Mariana Mortágua* | Jornal de Notícias
| opinião
Passou despercebido mas na
passada quinta-feira o Parlamento debateu e aprovou, na generalidade, por
iniciativa do Bloco, medidas importantes para promover a transparência e
combater o crime económico. Ainda há, sobretudo na Associação Portuguesa de
Bancos e no PSD, firme oposição à ideia de que a Autoridade Tributária deve ter
acesso a informação bancária relevante. Já em 2011 PSD e CDS se tinham abstido
na emenda que permitiu acesso facilitado do Ministério Público a dados
bancários no contexto de investigações criminais. Independentemente da sua
gestão mediática, os vários processos entretanto desencadeados reforçam uma
ideia simples: não há combate eficaz à fraude fiscal e ao crime económico se as
autoridades estiverem impedidas de aceder a dados bancários.
O segredo bancário tem de ser
salvaguardado sempre que estiver em causa o direito à privacidade pessoal,
reconhecido constitucionalmente. Mas não pode servir de abrigo àqueles que o
procuram para fugir aos impostos, à justiça, ou aos princípios de boa gestão
bancária. Sempre que assim é - e em Portugal tem-no sido com frequência - a
democracia sai fragilizada, porque nenhuma democracia resiste à sensação
generalizada de impunidade e injustiça.
As três amnistias fiscais criadas
em Portugal, duas no tempo de Sócrates e uma de Passos, são um bom exemplo.
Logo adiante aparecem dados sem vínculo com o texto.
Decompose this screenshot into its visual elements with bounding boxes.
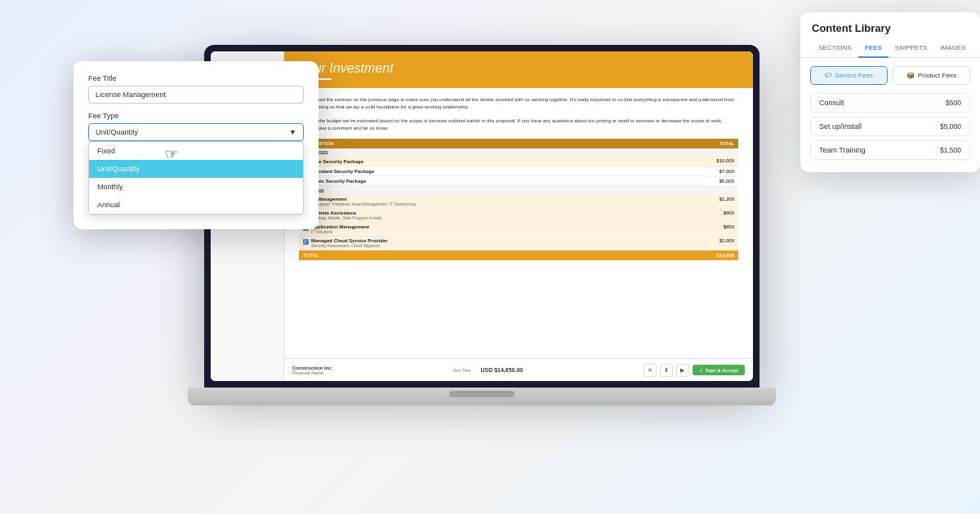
fee-item-setup[interactable]: Set up/Install $5,000	[810, 117, 970, 136]
check-icon: ✓	[699, 367, 703, 373]
sign-accept-label: Sign & Accept	[706, 368, 738, 373]
cloud-sublabel: Security Assessment, Cloud Migration	[311, 243, 388, 248]
table-row: Application Management IT Solutions $850	[299, 223, 738, 237]
investment-header: Your Investment	[284, 51, 753, 88]
col-description: DESCRIPTION	[299, 139, 706, 148]
itmanagement-sublabel: IT Support: Helpdesk, Asset Management, …	[311, 202, 416, 206]
content-library-tabs: SECTIONS FEES SNIPPETS IMAGES	[800, 34, 980, 58]
send-btn[interactable]: ▶	[676, 364, 689, 377]
fee-type-label: Fee Type	[88, 112, 304, 120]
app-label: Application Management	[311, 224, 369, 229]
itmanagement-price: $1,200	[706, 195, 738, 209]
footer-proposal: Proposal Name	[292, 370, 332, 375]
download-btn[interactable]: ⬇	[660, 364, 673, 377]
content-library-title: Content Library	[800, 12, 980, 34]
fee-type-field: Fee Type Unit/Quantity ▼ Fixed Unit/Quan…	[88, 112, 304, 141]
package-basic-cell: Basic Security Package	[299, 176, 706, 186]
service-fees-label: Service Fees	[835, 72, 873, 79]
cloud-label: Managed Cloud Service Provider	[311, 238, 388, 243]
fee-training-name: Team Training	[819, 146, 866, 154]
footer-amount: USD $14,650.00	[480, 367, 523, 373]
investment-title: Your Investment	[299, 61, 738, 76]
tab-images[interactable]: IMAGES	[933, 41, 972, 58]
elite-label: Elite Security Package	[311, 159, 363, 164]
tab-sections[interactable]: SECTIONS	[812, 41, 858, 58]
fee-title-field: Fee Title	[88, 74, 304, 104]
proposal-main-content: Your Investment Please read the contract…	[284, 51, 753, 381]
service-fees-icon: 🏷	[825, 72, 831, 79]
dropdown-item-annual[interactable]: Annual	[89, 196, 303, 214]
fee-type-buttons: 🏷 Service Fees 📦 Product Fees	[810, 66, 970, 85]
table-row: Managed Cloud Service Provider Security …	[299, 237, 738, 250]
basic-price: $5,000	[706, 176, 738, 186]
fee-table: DESCRIPTION TOTAL PACKAGES	[299, 139, 738, 260]
fee-title-input[interactable]	[88, 86, 304, 104]
table-row: IT Management IT Support: Helpdesk, Asse…	[299, 195, 738, 209]
fee-type-dropdown: Fixed Unit/Quantity Monthly Annual	[88, 141, 304, 215]
cursor-hand-icon: ☞	[165, 146, 178, 162]
addon-itmanagement-cell: IT Management IT Support: Helpdesk, Asse…	[299, 195, 706, 209]
standard-label: Standard Security Package	[311, 169, 374, 174]
elite-price: $10,000	[706, 157, 738, 166]
fee-item-consult[interactable]: Consult $500	[810, 93, 970, 113]
dropdown-item-monthly[interactable]: Monthly	[89, 178, 303, 196]
section-addons: ADD-ONS	[299, 186, 738, 195]
tab-snippets[interactable]: SNIPPETS	[889, 41, 934, 58]
cursor: ☞	[165, 147, 183, 165]
product-fees-btn[interactable]: 📦 Product Fees	[893, 66, 970, 85]
table-row: Remote Assistance Desktop, Mobile, Safe …	[299, 209, 738, 223]
laptop-wrapper: Fee Title Fee Type Unit/Quantity ▼ Fixed…	[204, 45, 776, 405]
proposal-footer: Construction Inc. Proposal Name One Time…	[284, 358, 753, 381]
tab-fees[interactable]: FEES	[858, 41, 889, 58]
cloud-checkbox[interactable]	[303, 239, 309, 245]
close-footer-btn[interactable]: ✕	[644, 364, 657, 377]
addon-cloud-cell: Managed Cloud Service Provider Security …	[299, 237, 706, 250]
table-row: Elite Security Package $10,000	[299, 157, 738, 166]
cloud-price: $2,000	[706, 237, 738, 250]
footer-actions: ✕ ⬇ ▶ ✓ Sign & Accept	[644, 364, 745, 377]
content-library-body: 🏷 Service Fees 📦 Product Fees Consult $5…	[800, 58, 980, 172]
footer-company: Construction Inc.	[292, 366, 332, 370]
section-packages: PACKAGES	[299, 148, 738, 157]
app-price: $850	[706, 223, 738, 237]
fee-type-select[interactable]: Unit/Quantity ▼	[88, 123, 304, 141]
content-library: Content Library SECTIONS FEES SNIPPETS I…	[800, 12, 980, 172]
fee-type-value: Unit/Quantity	[96, 128, 138, 136]
proposal-description-1: Please read the contract on the previous…	[299, 96, 738, 111]
product-fees-icon: 📦	[906, 72, 915, 79]
service-fees-btn[interactable]: 🏷 Service Fees	[810, 66, 888, 85]
fee-setup-name: Set up/Install	[819, 122, 862, 131]
remote-price: $600	[706, 209, 738, 223]
fee-title-label: Fee Title	[88, 74, 304, 82]
footer-company-info: Construction Inc. Proposal Name	[292, 366, 332, 375]
product-fees-label: Product Fees	[918, 72, 957, 79]
standard-price: $7,000	[706, 166, 738, 176]
proposal-body: Please read the contract on the previous…	[284, 88, 753, 268]
fee-item-training[interactable]: Team Training $1,500	[810, 140, 970, 160]
addon-app-cell: Application Management IT Solutions	[299, 223, 706, 237]
fee-consult-price: $500	[946, 99, 961, 107]
table-row: Basic Security Package $5,000	[299, 176, 738, 186]
total-row: TOTAL $14,650	[299, 250, 738, 261]
footer-center: One Time USD $14,650.00	[453, 367, 523, 373]
dropdown-item-unitquantity[interactable]: Unit/Quantity	[89, 160, 303, 178]
basic-label: Basic Security Package	[311, 179, 366, 184]
fee-type-wrapper: Unit/Quantity ▼ Fixed Unit/Quantity Mont…	[88, 123, 304, 141]
remote-sublabel: Desktop, Mobile, Safe Program Installs	[311, 215, 381, 220]
app-sublabel: IT Solutions	[311, 229, 369, 234]
proposal-description-2: Below is the budget we've estimated base…	[299, 117, 738, 132]
laptop-base	[188, 388, 776, 405]
fee-training-price: $1,500	[940, 146, 961, 154]
chevron-down-icon: ▼	[289, 128, 296, 136]
total-label: TOTAL	[299, 250, 706, 261]
table-row: Standard Security Package $7,000	[299, 166, 738, 176]
sign-accept-btn[interactable]: ✓ Sign & Accept	[693, 365, 745, 375]
fee-consult-name: Consult	[819, 99, 844, 107]
dropdown-item-fixed[interactable]: Fixed	[89, 142, 303, 160]
investment-title-bold: Investment	[329, 61, 393, 75]
col-total: TOTAL	[706, 139, 738, 148]
footer-amount-label: One Time	[453, 368, 471, 373]
fee-modal: Fee Title Fee Type Unit/Quantity ▼ Fixed…	[74, 61, 318, 229]
package-standard-cell: Standard Security Package	[299, 166, 706, 176]
fee-setup-price: $5,000	[940, 122, 961, 131]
O
parágrafo que interessa é comum às três leis: "Nos limites do presente
regime, a declaração de regularização tributária não pode ser, por qualquer
modo, utilizada como indício ou elemento relevante para efeitos de qualquer
procedimento tributário, criminal ou contraordenacional, devendo os bancos
intervenientes manter sigilo sobre a informação prestada".
Devido a este parágrafo, cerca de
6000 milhões de euros puderam regressar ao país, pagar uma taxa inferior a
7,5%, e os seus beneficiários ficaram ilibados de quaisquer responsabilidades
sobre os motivos que os levaram a não declarar o dinheiro em Portugal. Um
pormenor simbólico: a última amnistia aconteceu mesmo antes da entrada em vigor
de acordos de troca de informação com vários países - como a Suíça - que iriam
permitir detetar as práticas entretanto amnistiadas pela mão do Governo
PSD/CDS.
Esta é uma das muitas razões
pelas quais era difícil levar a sério o mais recente amor do PSD à
transparência e escrutínio bancário. O voto contra o novo regime de troca de
informações só ajudou a desmontar a hipocrisia.
Para além deste regime, foram
ainda aprovadas diferentes propostas para que se conheçam os grandes devedores
em incumprimento de toda a Banca. Como escreveu recentemente Manuel Esteves,
editor do "Jornal de Negócios", "Se os bancos têm sido demasiado
grandes para falirem, então é preciso um escrutínio público maior sobre as suas
decisões de crédito. Se os devedores são tão grandes que mandam mais do que os
bancos, então devem ser conhecidos". Nem mais.